Content starts

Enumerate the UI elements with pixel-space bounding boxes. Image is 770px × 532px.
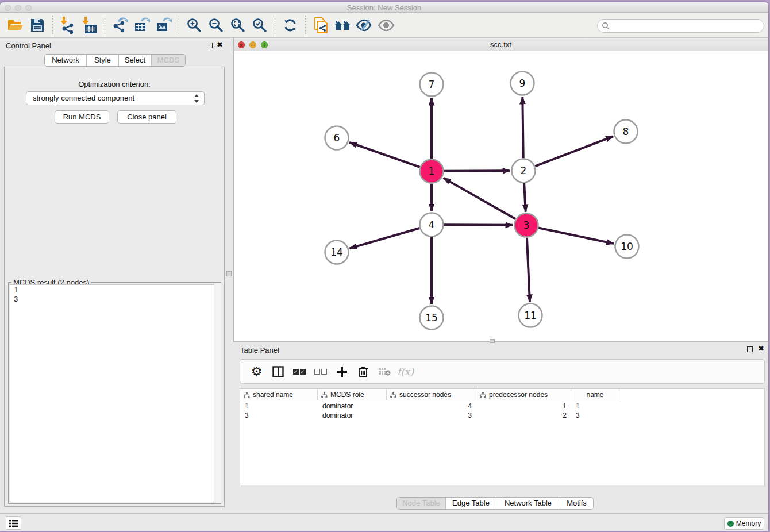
zoom-out-icon[interactable] [205, 16, 227, 35]
first-neighbors-icon[interactable] [332, 16, 353, 35]
control-panel-header: Control Panel ✖ [0, 39, 226, 53]
edge-4-3[interactable] [444, 225, 513, 225]
search-field-wrap [597, 19, 764, 33]
function-builder-icon[interactable]: f(x) [395, 361, 416, 382]
vertical-splitter-grip[interactable] [226, 271, 232, 276]
edge-2-8[interactable] [535, 136, 613, 166]
status-bar: Memory [0, 513, 768, 531]
control-panel-title: Control Panel [6, 41, 51, 50]
save-session-icon[interactable] [26, 16, 48, 35]
edge-1-2[interactable] [444, 171, 510, 171]
tab-network-table[interactable]: Network Table [496, 498, 560, 509]
duplicate-network-icon[interactable] [310, 16, 332, 35]
close-panel-button[interactable]: Close panel [117, 110, 176, 124]
edge-3-10[interactable] [538, 228, 614, 244]
table-row[interactable]: 3dominator323 [240, 411, 619, 420]
table-cell[interactable]: 3 [240, 411, 318, 420]
tab-style[interactable]: Style [87, 55, 119, 66]
task-history-button[interactable] [6, 516, 21, 530]
toolbar-separator [52, 16, 53, 35]
show-graphics-details-icon[interactable] [375, 16, 397, 35]
select-all-checkboxes-icon[interactable]: ✓✓ [288, 361, 310, 382]
table-cell[interactable]: 3 [571, 411, 619, 420]
memory-label: Memory [736, 519, 761, 527]
table-cell[interactable]: dominator [318, 411, 387, 420]
edge-3-11[interactable] [527, 237, 530, 302]
column-header[interactable]: MCDS role [318, 389, 387, 400]
app-window: Session: New Session [0, 2, 768, 531]
column-header-successor-nodes: successor nodes [399, 391, 451, 399]
deselect-all-checkboxes-icon[interactable] [310, 361, 331, 382]
table-cell[interactable]: 2 [476, 411, 571, 420]
edge-1-6[interactable] [349, 142, 420, 167]
node-label-8: 8 [623, 126, 629, 137]
table-row[interactable]: 1dominator411 [240, 402, 619, 411]
table-cell[interactable]: 1 [571, 402, 619, 411]
memory-button[interactable]: Memory [724, 517, 764, 530]
horizontal-splitter-grip[interactable] [490, 339, 495, 343]
import-network-icon[interactable] [57, 16, 79, 35]
import-table-icon[interactable] [79, 16, 101, 35]
export-image-icon[interactable] [153, 16, 175, 35]
control-panel-close-icon[interactable]: ✖ [217, 40, 223, 49]
table-options-icon[interactable]: ⚙ [246, 361, 267, 382]
table-cell[interactable]: dominator [318, 402, 387, 411]
column-header-name: name [586, 391, 603, 399]
mcds-result-line: 1 [14, 286, 215, 295]
edge-2-3[interactable] [524, 183, 526, 211]
add-column-icon[interactable] [331, 361, 352, 382]
main-toolbar [0, 13, 768, 38]
zoom-selected-icon[interactable] [249, 16, 271, 35]
column-manager-icon[interactable] [267, 361, 288, 382]
zoom-in-icon[interactable] [183, 16, 205, 35]
table-cell[interactable]: 1 [476, 402, 571, 411]
network-view-panel: × − + scc.txt 1234678910111415 [233, 38, 768, 342]
table-cell[interactable]: 4 [387, 402, 476, 411]
table-panel-float-icon[interactable] [747, 346, 753, 352]
edge-3-1[interactable] [443, 178, 515, 219]
table-header-row: shared nameMCDS rolesuccessor nodesprede… [240, 389, 619, 400]
export-table-icon[interactable] [131, 16, 153, 35]
refresh-icon[interactable] [279, 16, 301, 35]
delete-column-icon[interactable] [352, 361, 374, 382]
column-attribute-icon [244, 392, 250, 398]
table-cell[interactable]: 3 [387, 411, 476, 420]
delete-table-icon[interactable] [374, 361, 395, 382]
tab-node-table[interactable]: Node Table [397, 498, 446, 509]
search-input[interactable] [597, 19, 764, 33]
table-toolbar: ⚙ ✓✓ f(x) [240, 359, 765, 384]
table-cell[interactable]: 1 [240, 402, 318, 411]
node-label-10: 10 [621, 241, 633, 252]
node-label-3: 3 [523, 219, 530, 231]
run-mcds-button[interactable]: Run MCDS [55, 110, 109, 124]
table-panel-title: Table Panel [240, 346, 279, 354]
mcds-result-line: 3 [14, 295, 215, 304]
table-panel-close-icon[interactable]: ✖ [758, 344, 764, 353]
column-header[interactable]: predecessor nodes [476, 389, 571, 400]
column-header[interactable]: name [571, 389, 619, 400]
result-scrollbar[interactable] [214, 283, 221, 503]
edge-2-9[interactable] [522, 97, 523, 158]
hide-selected-icon[interactable] [353, 16, 375, 35]
toolbar-separator [305, 16, 306, 35]
node-label-2: 2 [521, 165, 527, 176]
criterion-select[interactable]: strongly connected component [26, 91, 205, 105]
tab-mcds[interactable]: MCDS [152, 55, 185, 66]
control-panel-float-icon[interactable] [207, 43, 213, 48]
column-header[interactable]: successor nodes [387, 389, 476, 400]
tab-network[interactable]: Network [45, 55, 87, 66]
open-session-icon[interactable] [5, 16, 26, 35]
column-header[interactable]: shared name [240, 389, 318, 400]
mcds-result-list[interactable]: 13 [10, 284, 220, 502]
export-network-icon[interactable] [109, 16, 131, 35]
edge-4-14[interactable] [350, 228, 420, 248]
network-graph-canvas[interactable]: 1234678910111415 [234, 51, 768, 341]
tab-edge-table[interactable]: Edge Table [446, 498, 496, 509]
tab-motifs[interactable]: Motifs [560, 498, 593, 509]
node-label-4: 4 [429, 219, 435, 230]
list-icon [9, 519, 18, 527]
memory-status-icon [727, 521, 734, 527]
zoom-fit-icon[interactable] [227, 16, 249, 35]
tab-select[interactable]: Select [119, 55, 152, 66]
table-panel-tabs: Node TableEdge TableNetwork TableMotifs [396, 497, 594, 510]
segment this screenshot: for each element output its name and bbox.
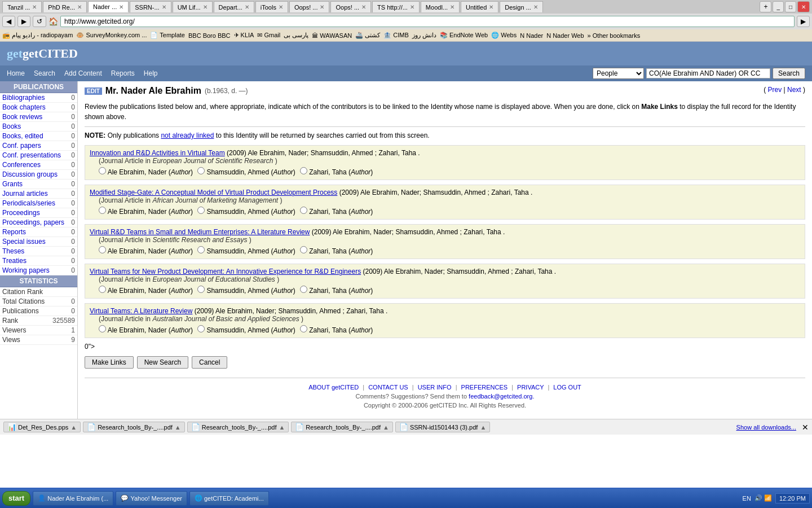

Content ends

**WORK TASK**
Copy the lines from the entries above in which the word "toolbar" appears.

**TASK OUTPUT**
toolbar-separator [52, 16, 53, 35]
main-toolbar [0, 13, 768, 38]
table-toolbar: ⚙ ✓✓ f(x) [240, 359, 765, 384]
toolbar-separator [305, 16, 306, 35]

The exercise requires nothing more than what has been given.